If you have any suggestions about choosing a high-risk ob-gyn, please share them in the comments.

Summer Hill-Vinson About Summer Hill-Vinson

Summer (MS) delivered her son 14 weeks early in July 2010 as a result of preterm labor, and he was in the NICU for 3 months. She unexpectedly developed severe preeclampsia with her daughter, almost had her in another state while on vacation, and delivered her 11 weeks premature in January 2013. Both babies weighed 2.5 pounds, and they were in the same NICU for a combined 150 days. Summer, a journalism instructor, is writing a book about her family's NICU years.

Comments

  1. Great tips! How far did you go with your second? I’m now pregnant with my second… My first unexplained labor and delivered at 25wks.
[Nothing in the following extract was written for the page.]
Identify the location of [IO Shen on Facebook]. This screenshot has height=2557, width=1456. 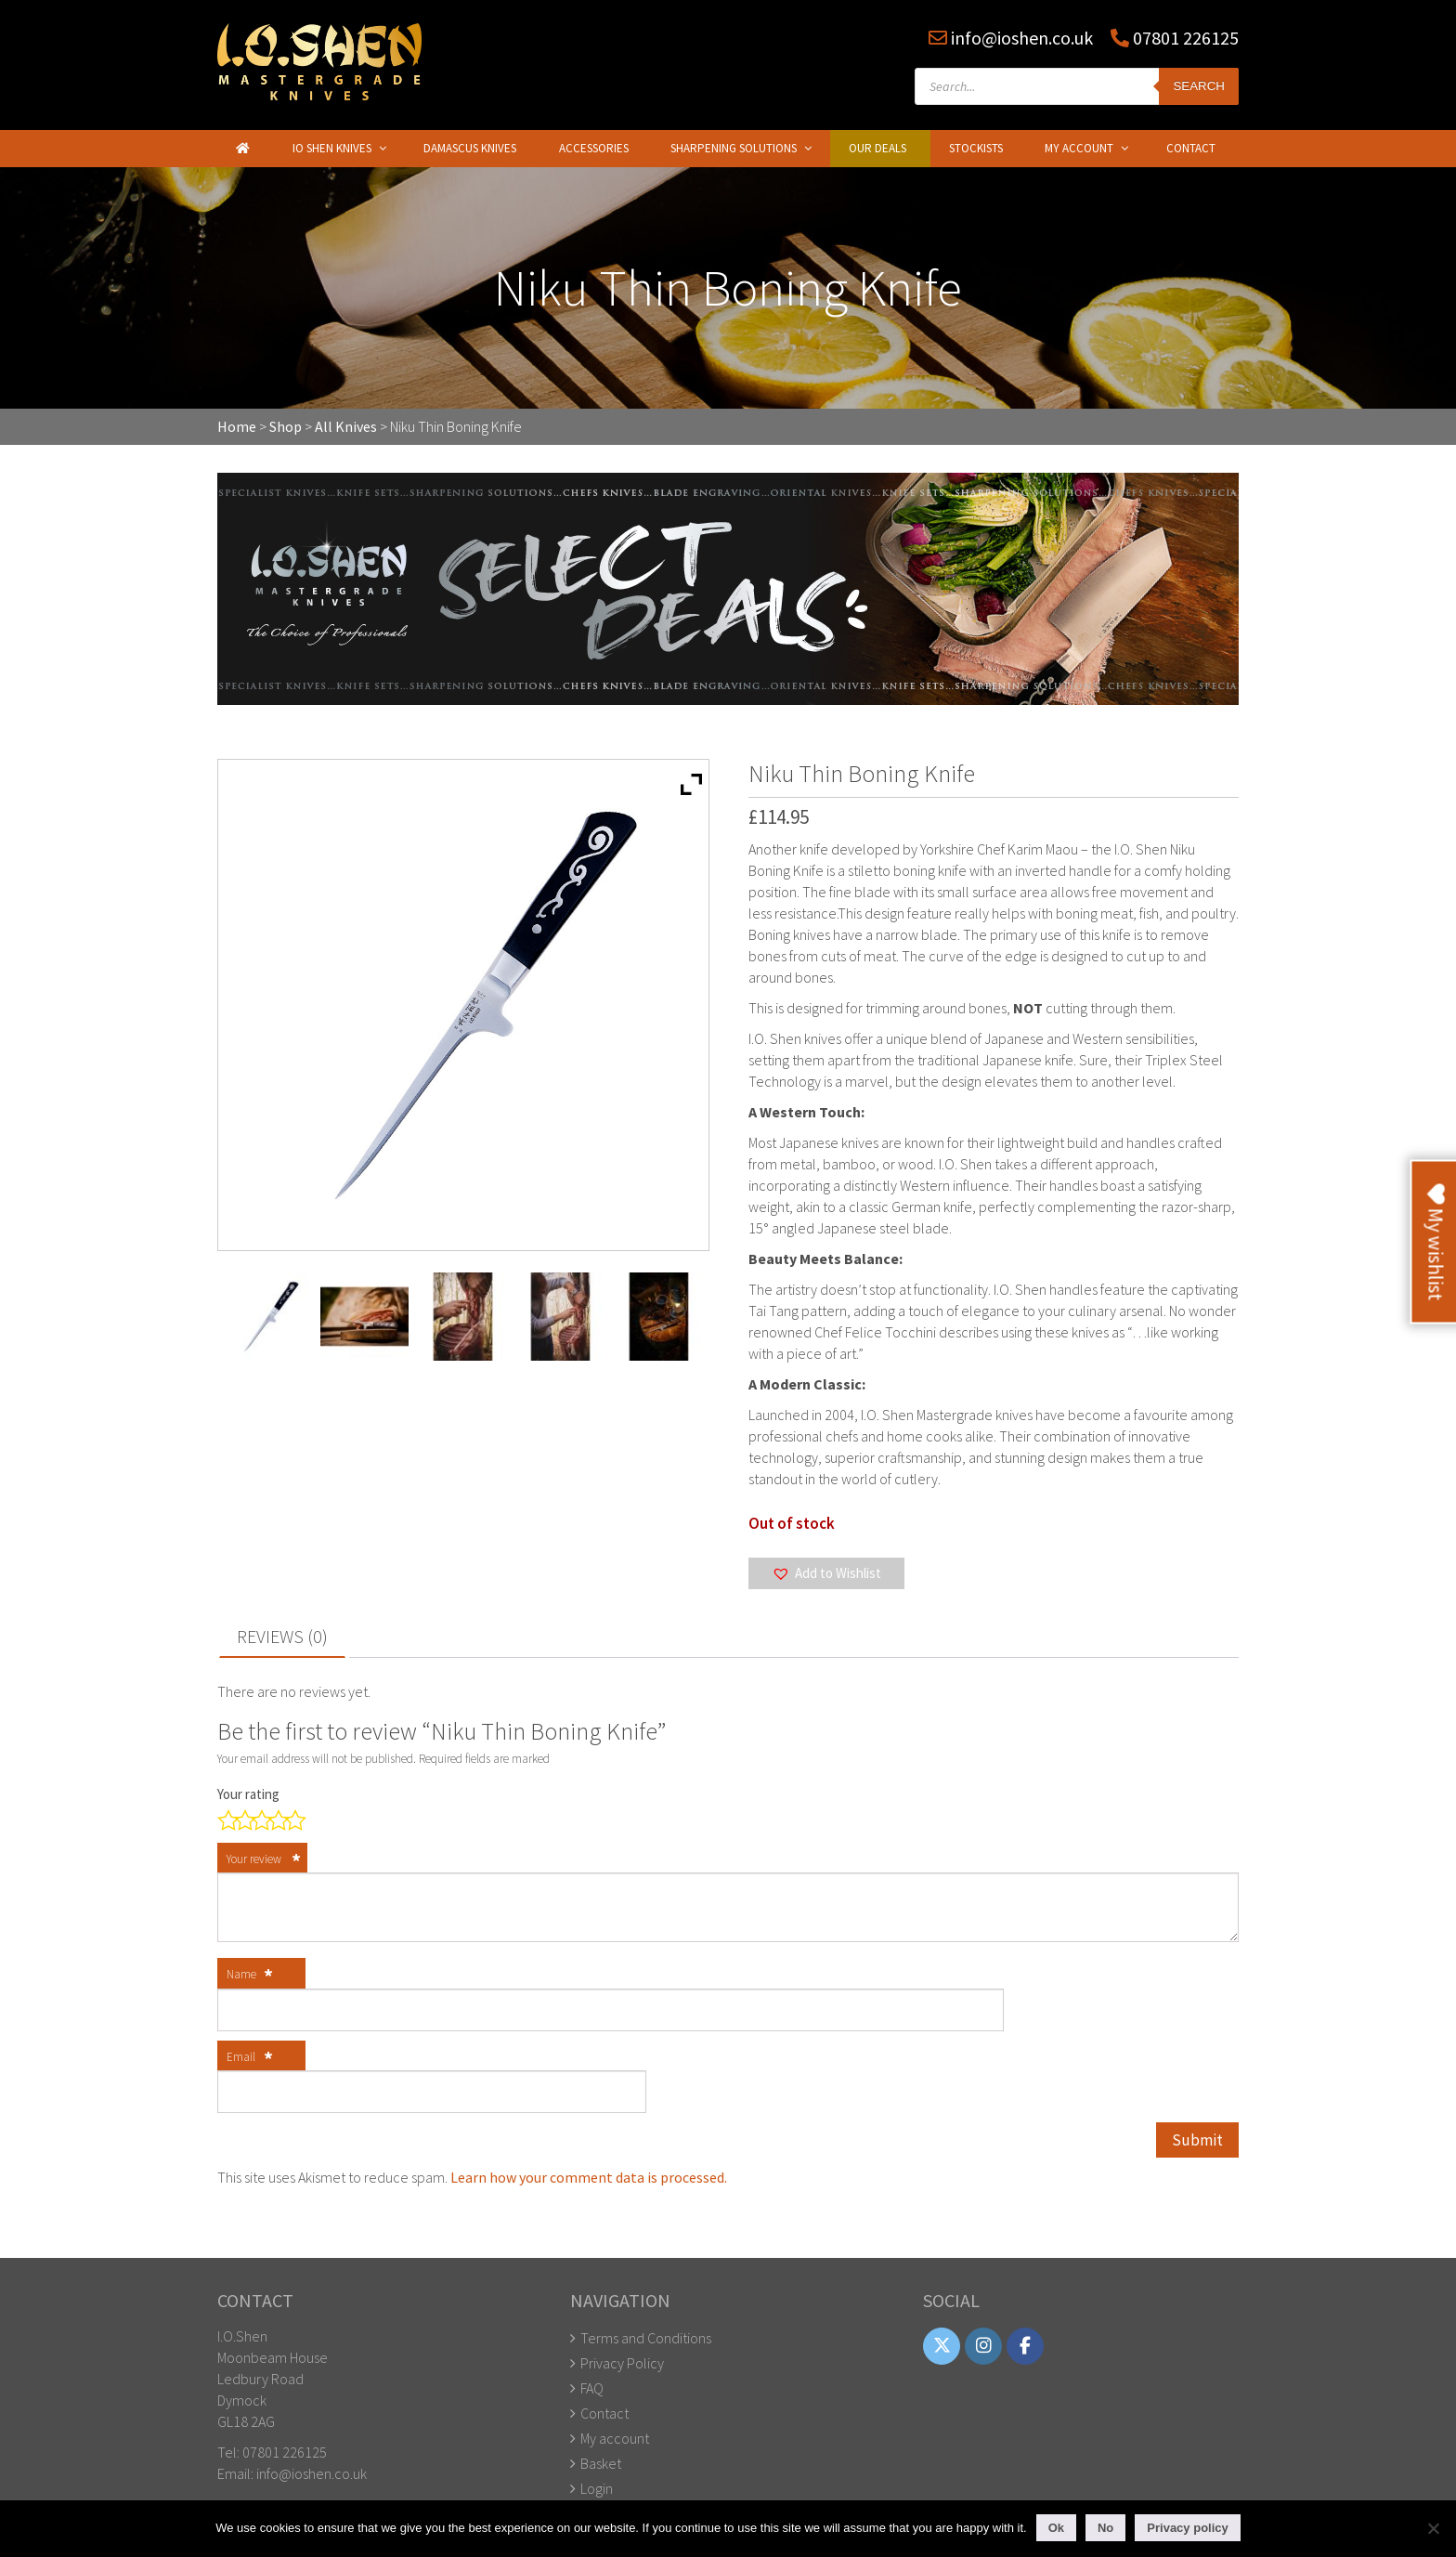
(1029, 2347).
I’m currently on my labor (24+5) and nervous as heck! I’m also being followed but like you said the chaos that is life in the medical world makes things truly like the NICU and the high need to advocate exists. I’m being seen by a mix team of ob-guns at the high risk clinic who I have less confidence in and do very little. As well as a private clinic who has been more than amazing and does so the urine screens every time… Fingers crossed for a fully cooked baby!

    • Thank you, Lisa. I went to just under 30 weeks the second time, which was definitely an improvement! I can imagine how nervous you must be as you approach the point when you had your first baby–I was on pins and needles during Week 26 of my second pregnancy. I’m glad they’re keeping a close watch on you, and I hope you get a big, healthy, full-term baby!